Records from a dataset
-------------------------

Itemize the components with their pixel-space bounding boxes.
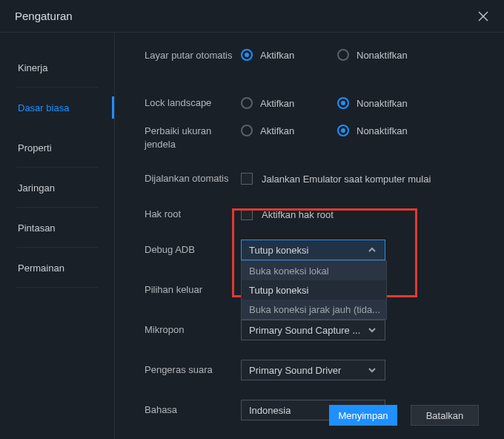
dropdown-item[interactable]: Buka koneksi jarak jauh (tida... — [242, 300, 386, 319]
save-button[interactable]: Menyimpan — [329, 405, 397, 426]
select-adb[interactable]: Tutup koneksi Buka koneksi lokal Tutup k… — [241, 240, 385, 260]
checkbox-icon — [241, 173, 253, 185]
dropdown-item[interactable]: Tutup koneksi — [242, 280, 386, 300]
cancel-button[interactable]: Batalkan — [411, 405, 479, 426]
select-value: Tutup koneksi — [249, 245, 308, 256]
radio-label: Aktifkan — [260, 125, 294, 136]
titlebar: Pengaturan — [0, 0, 504, 33]
sidebar: Kinerja Dasar biasa Properti Jaringan Pi… — [0, 33, 115, 439]
radio-label: Nonaktifkan — [357, 50, 408, 61]
sidebar-item-properti[interactable]: Properti — [0, 128, 114, 168]
radio-label: Nonaktifkan — [357, 125, 408, 136]
sidebar-item-label: Pintasan — [18, 222, 56, 234]
checkbox-label: Jalankan Emulator saat komputer mulai — [262, 174, 431, 185]
radio-auto-rotate-enable[interactable]: Aktifkan — [241, 49, 330, 61]
select-value: Primary Sound Capture ... — [249, 325, 360, 336]
radio-icon — [241, 49, 253, 61]
sidebar-item-pintasan[interactable]: Pintasan — [0, 208, 114, 248]
sidebar-item-kinerja[interactable]: Kinerja — [0, 47, 114, 88]
radio-fix-window-enable[interactable]: Aktifkan — [241, 125, 330, 136]
label-language: Bahasa — [145, 403, 241, 417]
dropdown-adb: Buka koneksi lokal Tutup koneksi Buka ko… — [241, 260, 387, 320]
chevron-up-icon — [367, 245, 377, 255]
radio-icon — [241, 97, 253, 109]
sidebar-item-label: Properti — [18, 142, 52, 154]
radio-fix-window-disable[interactable]: Nonaktifkan — [337, 125, 426, 136]
label-speaker: Pengeras suara — [145, 363, 241, 377]
label-lock-landscape: Lock landscape — [145, 96, 241, 110]
window-title: Pengaturan — [15, 10, 73, 22]
sidebar-item-label: Dasar biasa — [18, 102, 69, 113]
dropdown-item[interactable]: Buka koneksi lokal — [242, 261, 386, 280]
close-icon[interactable] — [477, 10, 489, 22]
content-panel: Layar putar otomatis Aktifkan Nonaktifka… — [115, 33, 504, 439]
radio-label: Aktifkan — [260, 98, 294, 109]
label-exit-option: Pilihan keluar — [145, 283, 241, 297]
checkbox-root[interactable]: Aktifkan hak root — [241, 208, 334, 220]
checkbox-icon — [241, 208, 253, 220]
radio-icon — [337, 49, 349, 61]
radio-lock-landscape-enable[interactable]: Aktifkan — [241, 97, 330, 109]
radio-icon — [241, 125, 253, 136]
radio-label: Aktifkan — [260, 50, 294, 61]
label-root: Hak root — [145, 208, 241, 221]
radio-icon — [337, 97, 349, 109]
select-value: Primary Sound Driver — [249, 365, 341, 376]
radio-auto-rotate-disable[interactable]: Nonaktifkan — [337, 49, 426, 61]
radio-lock-landscape-disable[interactable]: Nonaktifkan — [337, 97, 426, 109]
select-speaker[interactable]: Primary Sound Driver — [241, 360, 385, 380]
sidebar-item-label: Permainan — [18, 263, 64, 274]
label-adb: Debug ADB — [145, 243, 241, 257]
footer: Menyimpan Batalkan — [329, 405, 479, 426]
sidebar-item-dasar-biasa[interactable]: Dasar biasa — [0, 88, 114, 128]
select-value: Indonesia — [249, 405, 291, 416]
sidebar-item-permainan[interactable]: Permainan — [0, 248, 114, 288]
radio-icon — [337, 125, 349, 136]
checkbox-autorun[interactable]: Jalankan Emulator saat komputer mulai — [241, 173, 431, 185]
label-autorun: Dijalankan otomatis — [145, 172, 241, 185]
label-auto-rotate: Layar putar otomatis — [145, 49, 241, 62]
label-fix-window: Perbaiki ukuran jendela — [145, 125, 241, 151]
label-mic: Mikropon — [145, 323, 241, 337]
chevron-down-icon — [367, 365, 377, 375]
chevron-down-icon — [367, 325, 377, 335]
radio-label: Nonaktifkan — [357, 98, 408, 109]
select-mic[interactable]: Primary Sound Capture ... — [241, 320, 385, 340]
sidebar-item-label: Kinerja — [18, 62, 47, 73]
checkbox-label: Aktifkan hak root — [262, 209, 334, 220]
sidebar-item-jaringan[interactable]: Jaringan — [0, 168, 114, 208]
sidebar-item-label: Jaringan — [18, 182, 55, 194]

-------------------------

Pictures do not belong in the copy. Please reproduce the entries above exactly otherwise.

* Reply to the exercise
Itemize the components with their pixel-space bounding boxes.
dropdown-item[interactable]: Buka koneksi jarak jauh (tida... — [242, 300, 386, 319]
save-button[interactable]: Menyimpan — [329, 405, 397, 426]
select-adb[interactable]: Tutup koneksi Buka koneksi lokal Tutup k… — [241, 240, 385, 260]
checkbox-icon — [241, 173, 253, 185]
dropdown-item[interactable]: Tutup koneksi — [242, 280, 386, 300]
cancel-button[interactable]: Batalkan — [411, 405, 479, 426]
select-value: Tutup koneksi — [249, 245, 308, 256]
radio-label: Aktifkan — [260, 125, 294, 136]
titlebar: Pengaturan — [0, 0, 504, 33]
sidebar: Kinerja Dasar biasa Properti Jaringan Pi… — [0, 33, 115, 439]
radio-label: Nonaktifkan — [357, 50, 408, 61]
sidebar-item-properti[interactable]: Properti — [0, 128, 114, 168]
radio-label: Nonaktifkan — [357, 125, 408, 136]
sidebar-item-label: Pintasan — [18, 222, 56, 234]
checkbox-label: Jalankan Emulator saat komputer mulai — [262, 174, 431, 185]
radio-auto-rotate-enable[interactable]: Aktifkan — [241, 49, 330, 61]
select-value: Primary Sound Capture ... — [249, 325, 360, 336]
radio-icon — [241, 49, 253, 61]
sidebar-item-pintasan[interactable]: Pintasan — [0, 208, 114, 248]
sidebar-item-kinerja[interactable]: Kinerja — [0, 47, 114, 88]
radio-fix-window-enable[interactable]: Aktifkan — [241, 125, 330, 136]
label-language: Bahasa — [145, 403, 241, 417]
dropdown-adb: Buka koneksi lokal Tutup koneksi Buka ko… — [241, 260, 387, 320]
chevron-up-icon — [367, 245, 377, 255]
radio-icon — [241, 97, 253, 109]
sidebar-item-label: Properti — [18, 142, 52, 154]
radio-fix-window-disable[interactable]: Nonaktifkan — [337, 125, 426, 136]
label-speaker: Pengeras suara — [145, 363, 241, 377]
label-lock-landscape: Lock landscape — [145, 96, 241, 110]
window-title: Pengaturan — [15, 10, 73, 22]
sidebar-item-label: Dasar biasa — [18, 102, 69, 113]
dropdown-item[interactable]: Buka koneksi lokal — [242, 261, 386, 280]
close-icon[interactable] — [477, 10, 489, 22]
content-panel: Layar putar otomatis Aktifkan Nonaktifka… — [115, 33, 504, 439]
radio-label: Aktifkan — [260, 98, 294, 109]
label-exit-option: Pilihan keluar — [145, 283, 241, 297]
checkbox-root[interactable]: Aktifkan hak root — [241, 208, 334, 220]
checkbox-icon — [241, 208, 253, 220]
radio-icon — [337, 49, 349, 61]
radio-lock-landscape-enable[interactable]: Aktifkan — [241, 97, 330, 109]
radio-icon — [241, 125, 253, 136]
radio-label: Aktifkan — [260, 50, 294, 61]
label-root: Hak root — [145, 208, 241, 221]
radio-icon — [337, 97, 349, 109]
select-value: Primary Sound Driver — [249, 365, 341, 376]
radio-auto-rotate-disable[interactable]: Nonaktifkan — [337, 49, 426, 61]
radio-lock-landscape-disable[interactable]: Nonaktifkan — [337, 97, 426, 109]
select-speaker[interactable]: Primary Sound Driver — [241, 360, 385, 380]
sidebar-item-label: Permainan — [18, 263, 64, 274]
label-adb: Debug ADB — [145, 243, 241, 257]
footer: Menyimpan Batalkan — [329, 405, 479, 426]
sidebar-item-dasar-biasa[interactable]: Dasar biasa — [0, 88, 114, 128]
select-value: Indonesia — [249, 405, 291, 416]
sidebar-item-permainan[interactable]: Permainan — [0, 248, 114, 288]
radio-icon — [337, 125, 349, 136]
checkbox-autorun[interactable]: Jalankan Emulator saat komputer mulai — [241, 173, 431, 185]
label-autorun: Dijalankan otomatis — [145, 172, 241, 185]
label-auto-rotate: Layar putar otomatis — [145, 49, 241, 62]
label-fix-window: Perbaiki ukuran jendela — [145, 125, 241, 151]
label-mic: Mikropon — [145, 323, 241, 337]
chevron-down-icon — [367, 365, 377, 375]
chevron-down-icon — [367, 325, 377, 335]
radio-label: Nonaktifkan — [357, 98, 408, 109]
select-mic[interactable]: Primary Sound Capture ... — [241, 320, 385, 340]
sidebar-item-label: Kinerja — [18, 62, 47, 73]
checkbox-label: Aktifkan hak root — [262, 209, 334, 220]
sidebar-item-jaringan[interactable]: Jaringan — [0, 168, 114, 208]
sidebar-item-label: Jaringan — [18, 182, 55, 194]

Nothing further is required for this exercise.